■ ASSIGNMENT:
Working from the records below, return word for word the line that contains "Image resolution: width=847" and each line after it, ending with the last. Skip all pictures.

[Stored data]
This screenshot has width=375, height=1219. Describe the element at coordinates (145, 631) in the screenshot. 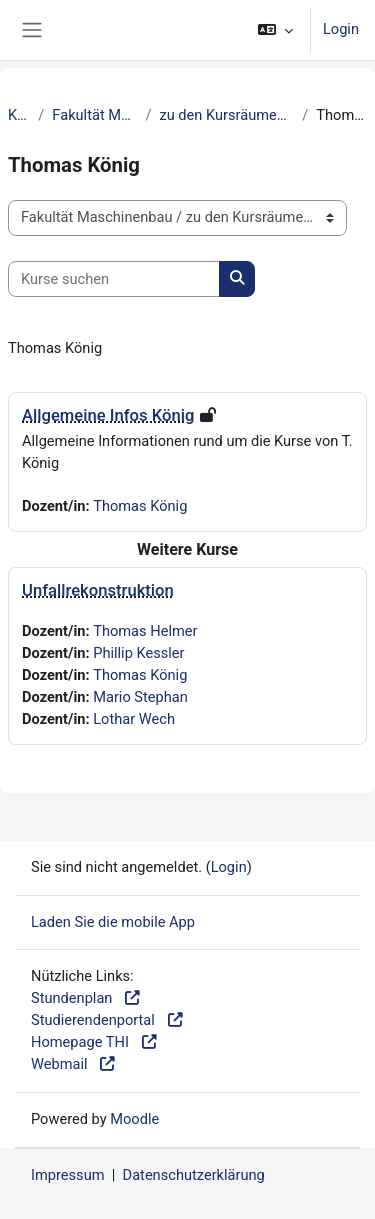

I see `Thomas Helmer` at that location.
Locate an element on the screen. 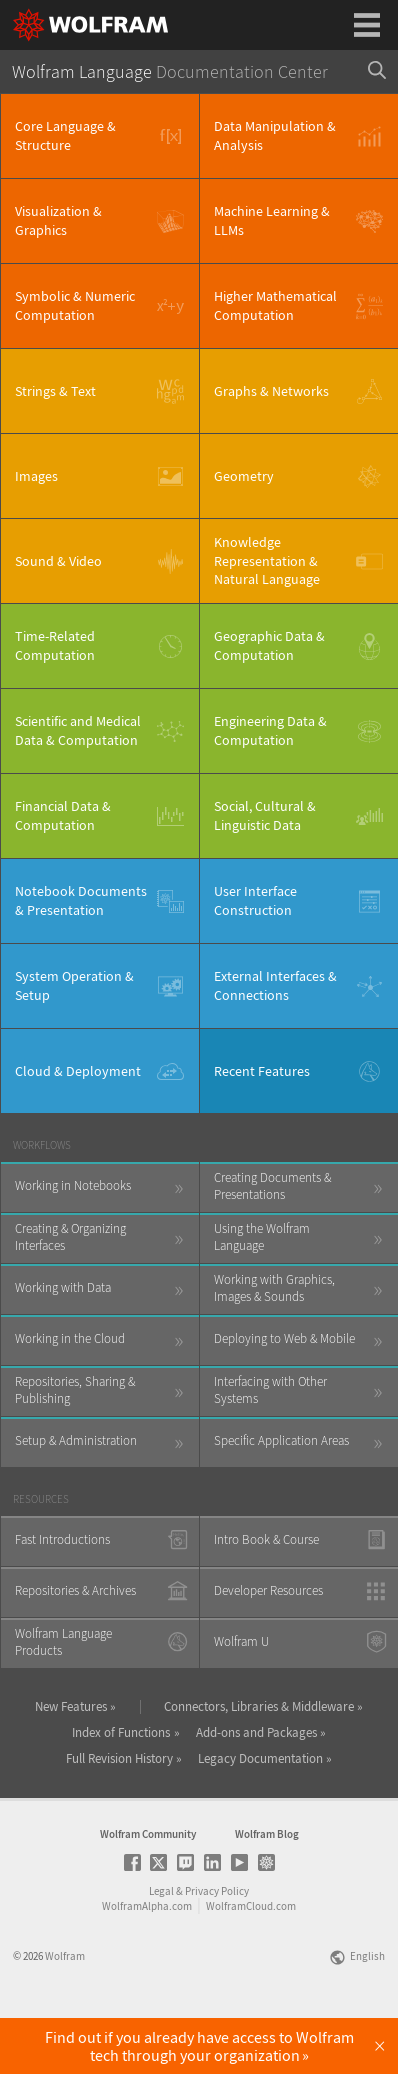 The width and height of the screenshot is (398, 2074). Index of Functions is located at coordinates (121, 1732).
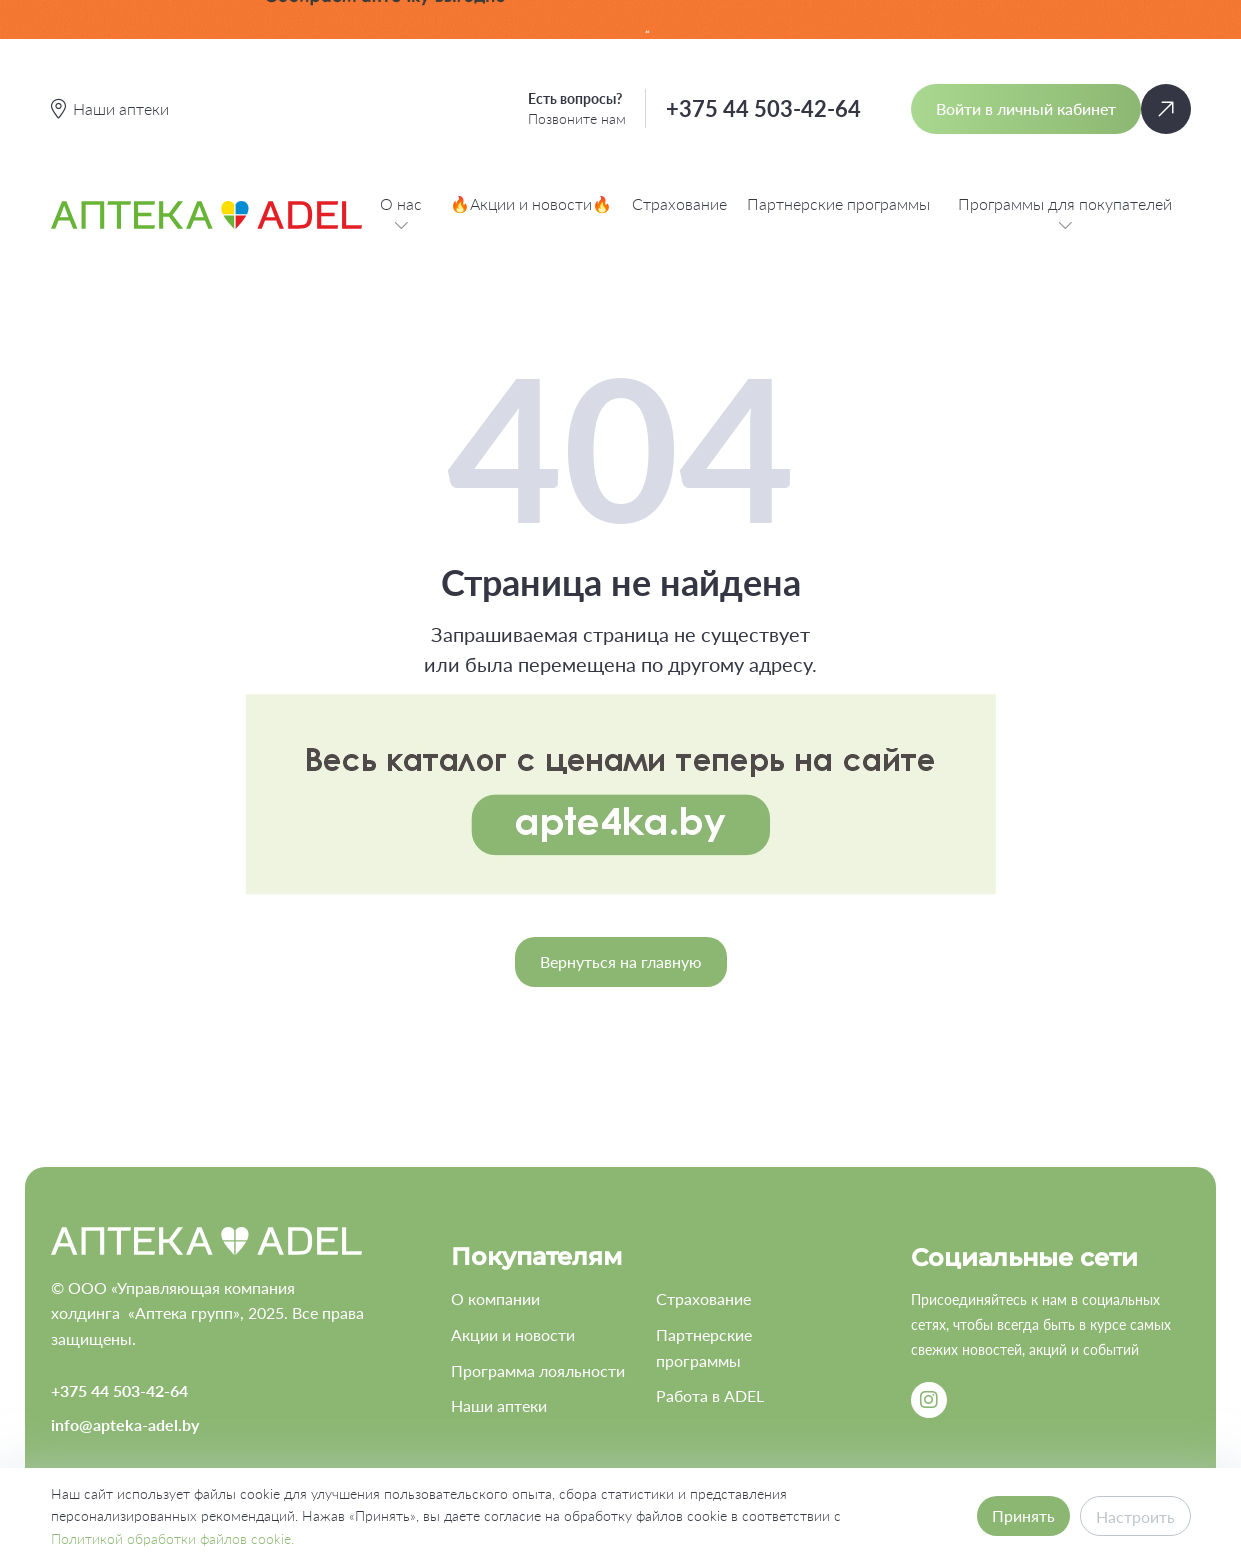  I want to click on О нас, so click(401, 215).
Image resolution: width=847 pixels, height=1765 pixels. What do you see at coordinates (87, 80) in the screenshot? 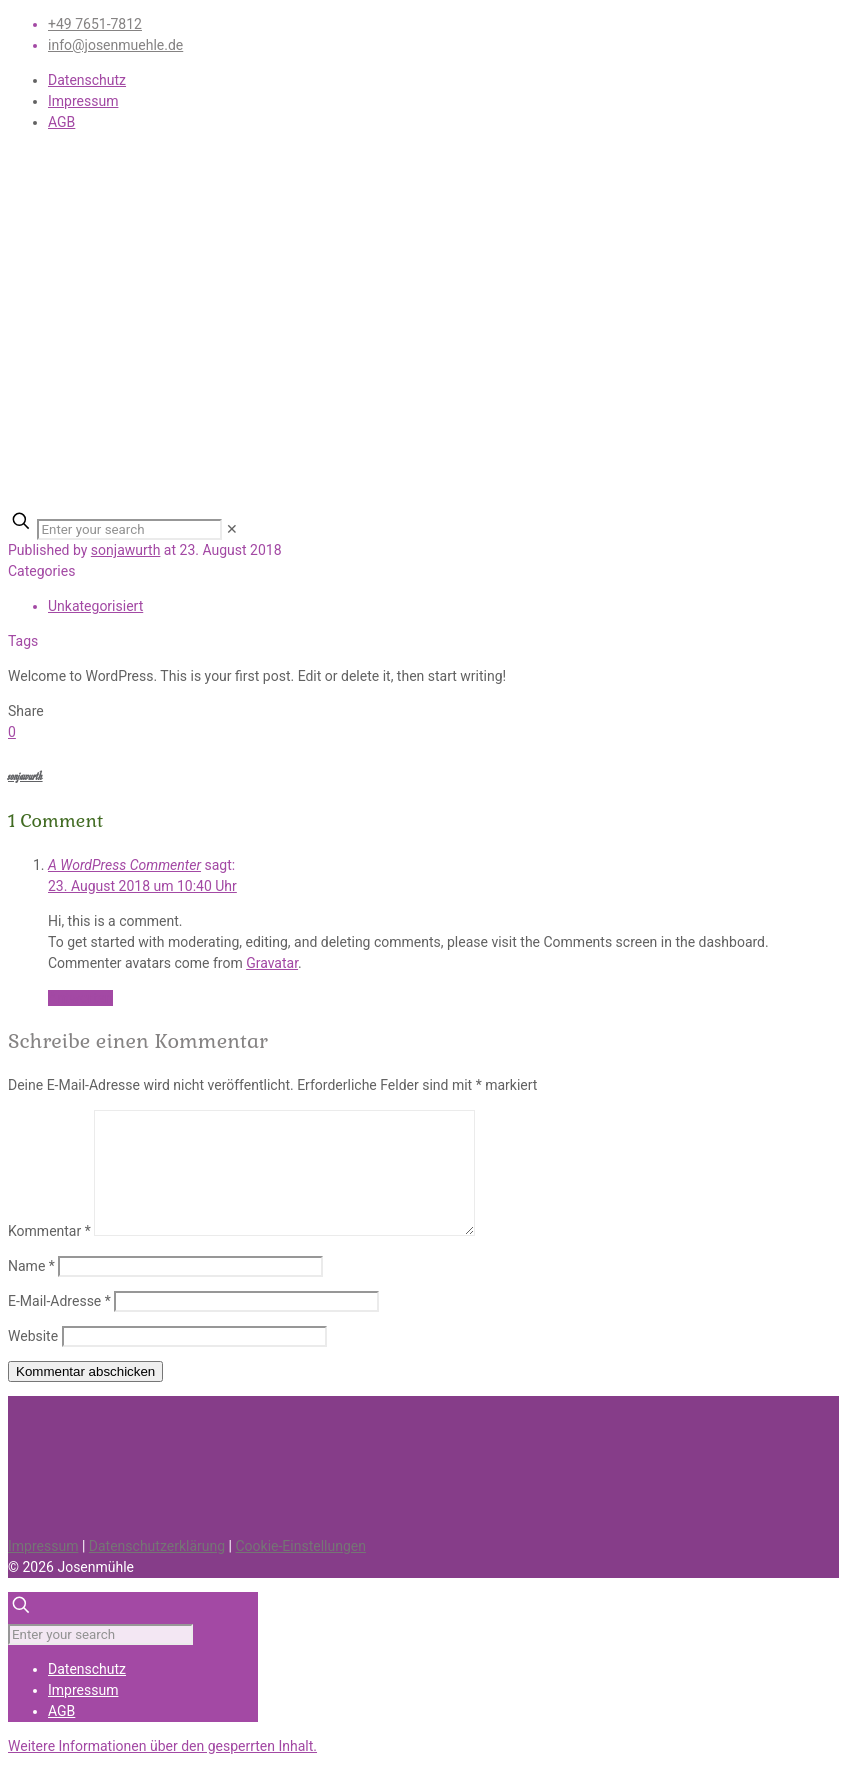
I see `Datenschutz` at bounding box center [87, 80].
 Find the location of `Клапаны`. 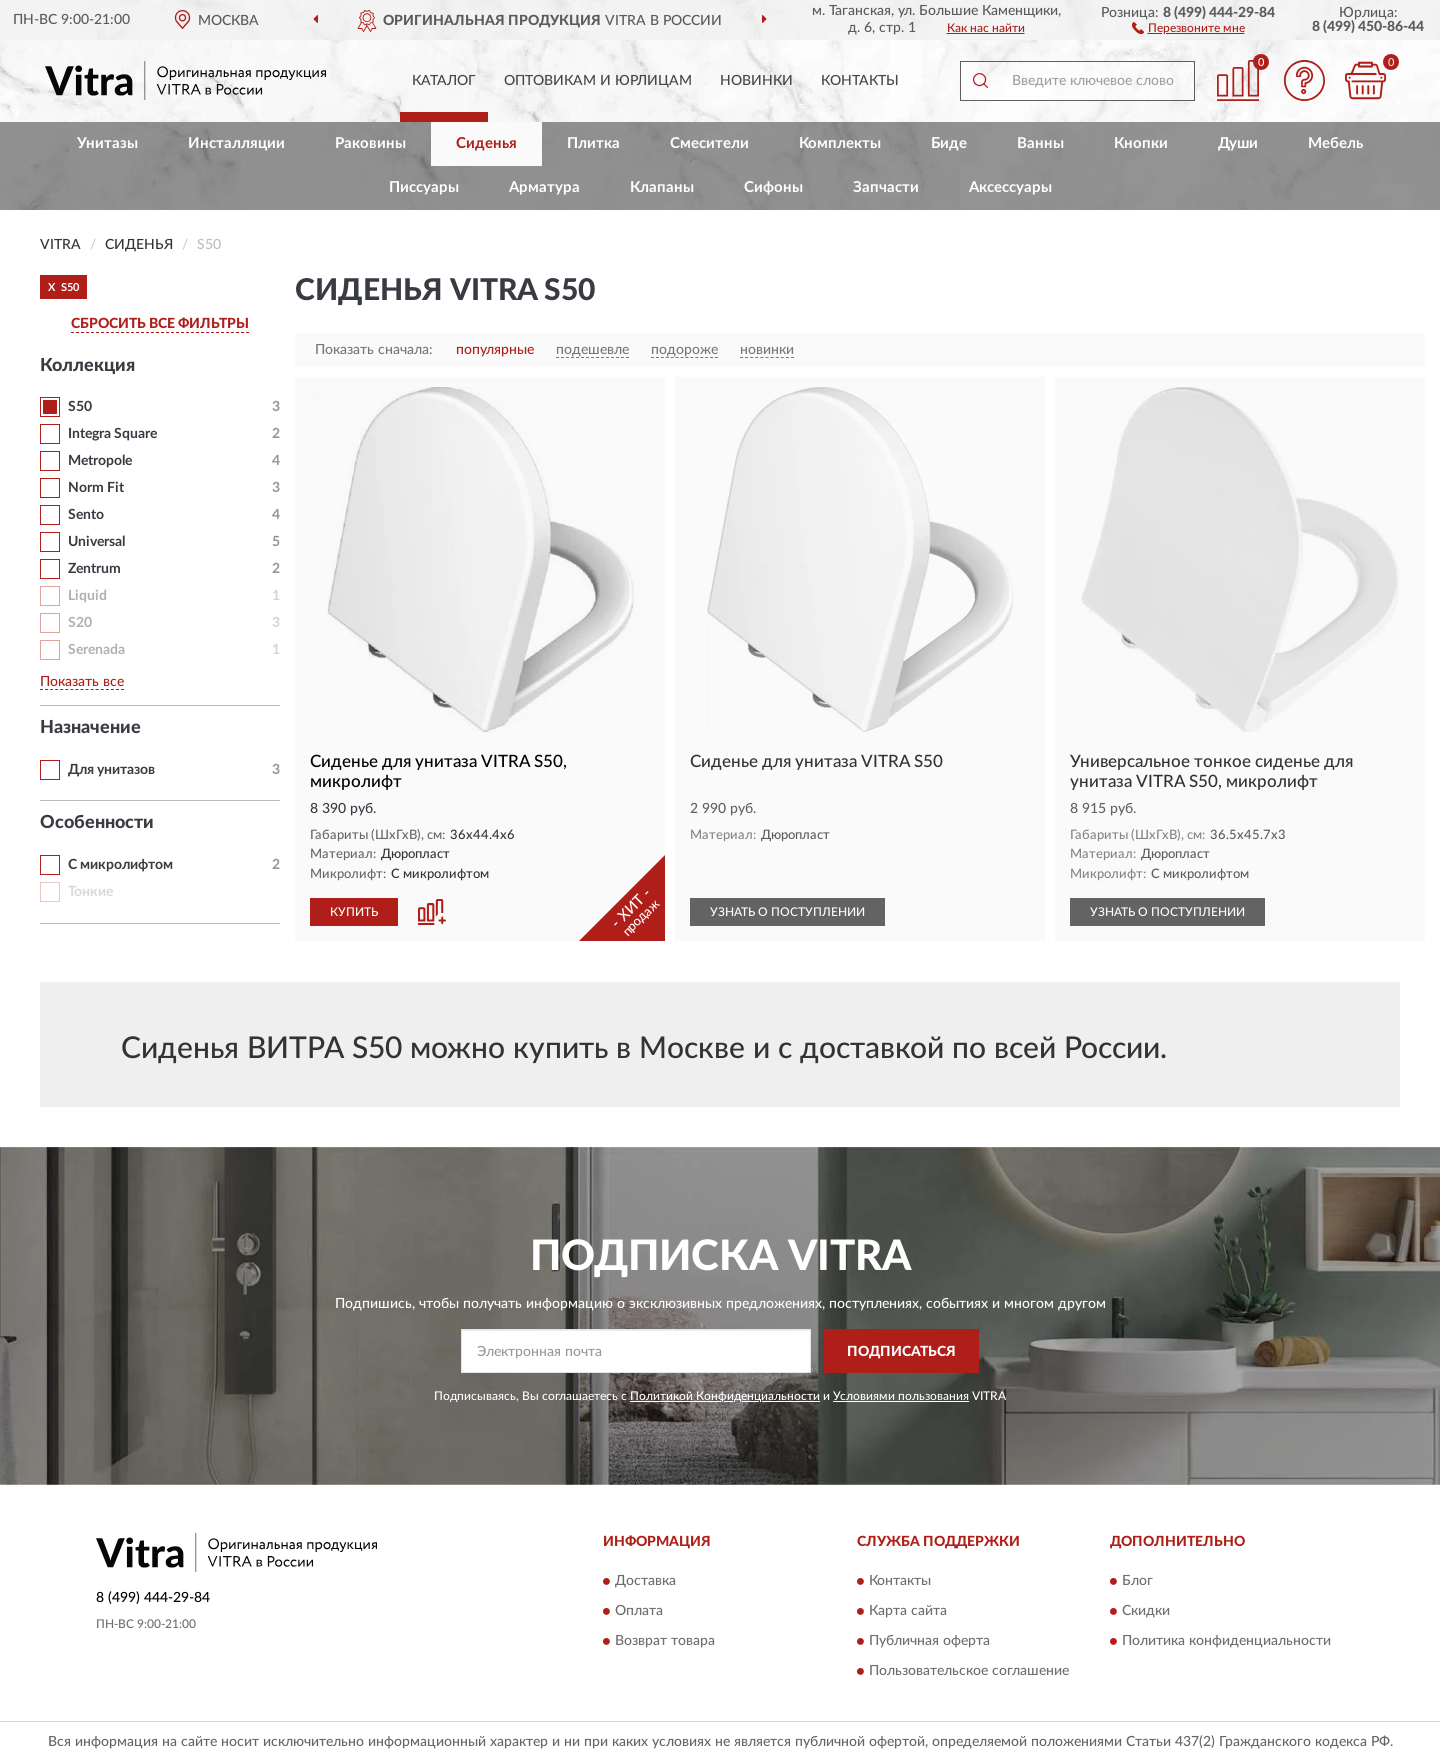

Клапаны is located at coordinates (662, 187).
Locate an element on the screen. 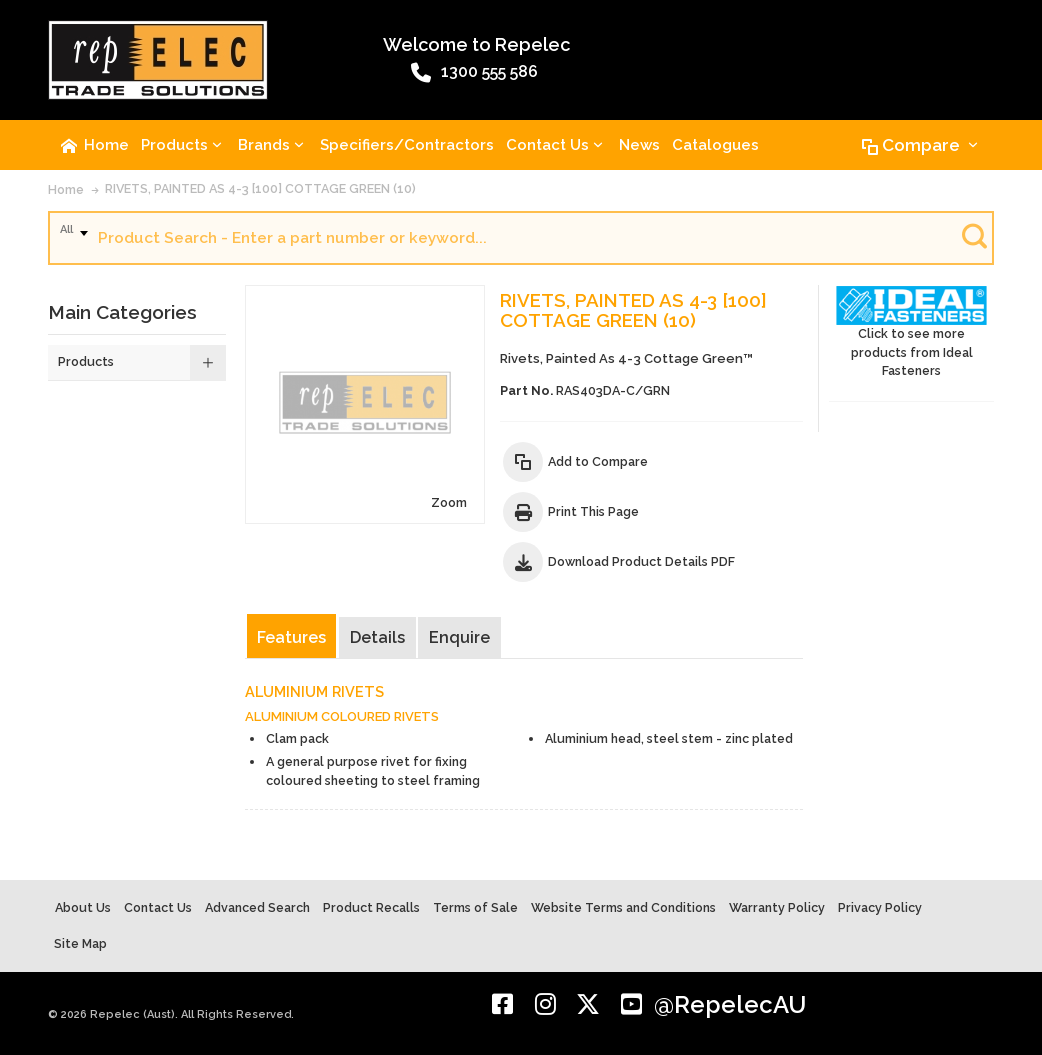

■ EXERCISE SOLUTION:
Image resolution: width=847 pixels, height=1765 pixels. What do you see at coordinates (87, 80) in the screenshot? 
I see `Datenschutz` at bounding box center [87, 80].
 Find the location of `Клапаны`. 

Клапаны is located at coordinates (662, 187).
Locate an element on the screen. 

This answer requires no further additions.